■ **What you will do**
Lines from the one containing "1000 Ljubljana" through the final line of the data, restated word for word and free of pictures, make up the whole answer.

Extracted data Block Start

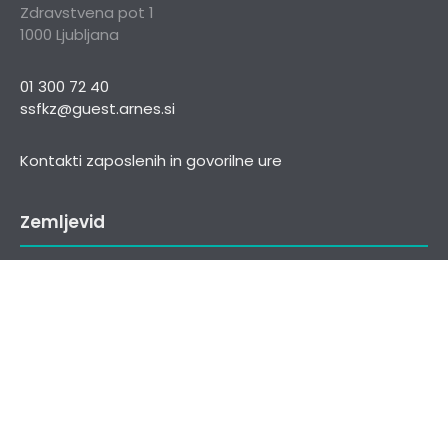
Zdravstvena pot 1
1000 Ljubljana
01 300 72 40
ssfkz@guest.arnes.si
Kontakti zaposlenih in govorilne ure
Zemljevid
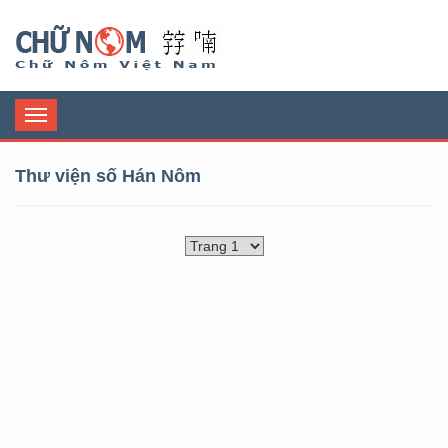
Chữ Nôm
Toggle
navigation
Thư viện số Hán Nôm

Extracted data Block End

■ **Response area**
1000 Ljubljana
01 300 72 40
ssfkz@guest.arnes.si
Kontakti zaposlenih in govorilne ure
Zemljevid
Chữ Nôm
Toggle
navigation
Thư viện số Hán Nôm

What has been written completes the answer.